### Aim of the exercise
Report back every line from the entries below in which the word "Golf" occurs.

### Records
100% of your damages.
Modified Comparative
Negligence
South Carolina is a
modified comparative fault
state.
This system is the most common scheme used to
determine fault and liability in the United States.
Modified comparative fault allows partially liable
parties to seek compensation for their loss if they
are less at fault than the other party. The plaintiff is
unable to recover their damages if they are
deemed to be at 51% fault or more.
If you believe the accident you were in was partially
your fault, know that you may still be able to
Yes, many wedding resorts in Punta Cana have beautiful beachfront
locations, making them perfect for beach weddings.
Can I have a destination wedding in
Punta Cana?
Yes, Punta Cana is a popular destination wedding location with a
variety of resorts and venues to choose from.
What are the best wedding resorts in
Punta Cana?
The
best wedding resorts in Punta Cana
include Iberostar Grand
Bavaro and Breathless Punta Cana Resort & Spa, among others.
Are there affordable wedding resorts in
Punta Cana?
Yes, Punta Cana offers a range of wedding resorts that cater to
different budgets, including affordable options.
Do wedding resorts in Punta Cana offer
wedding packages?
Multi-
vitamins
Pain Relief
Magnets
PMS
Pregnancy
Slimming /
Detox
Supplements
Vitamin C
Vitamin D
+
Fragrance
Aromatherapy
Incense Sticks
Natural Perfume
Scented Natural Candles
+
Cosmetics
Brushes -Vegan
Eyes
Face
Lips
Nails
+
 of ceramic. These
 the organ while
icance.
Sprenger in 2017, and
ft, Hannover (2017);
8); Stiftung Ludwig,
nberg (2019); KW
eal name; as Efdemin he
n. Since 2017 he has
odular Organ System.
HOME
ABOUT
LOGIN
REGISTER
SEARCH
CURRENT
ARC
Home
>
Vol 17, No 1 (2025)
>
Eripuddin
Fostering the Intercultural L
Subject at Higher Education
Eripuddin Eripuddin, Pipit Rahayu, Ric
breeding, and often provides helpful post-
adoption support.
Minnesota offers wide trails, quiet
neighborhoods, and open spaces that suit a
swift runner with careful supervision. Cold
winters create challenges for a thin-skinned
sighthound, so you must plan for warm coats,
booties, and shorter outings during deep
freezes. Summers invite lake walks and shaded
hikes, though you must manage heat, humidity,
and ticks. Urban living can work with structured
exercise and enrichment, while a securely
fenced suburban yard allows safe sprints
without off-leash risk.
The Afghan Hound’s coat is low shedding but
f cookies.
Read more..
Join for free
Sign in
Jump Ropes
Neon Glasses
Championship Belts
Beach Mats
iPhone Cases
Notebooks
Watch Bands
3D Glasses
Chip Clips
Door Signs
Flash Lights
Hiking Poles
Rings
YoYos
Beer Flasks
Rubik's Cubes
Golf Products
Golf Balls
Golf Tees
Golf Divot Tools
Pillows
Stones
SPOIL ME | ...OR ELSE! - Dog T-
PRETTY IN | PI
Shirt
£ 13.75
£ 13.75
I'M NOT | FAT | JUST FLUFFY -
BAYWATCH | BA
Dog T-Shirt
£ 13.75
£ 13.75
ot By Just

### Result for this exercise
Golf Products
Golf Balls
Golf Tees
Golf Divot Tools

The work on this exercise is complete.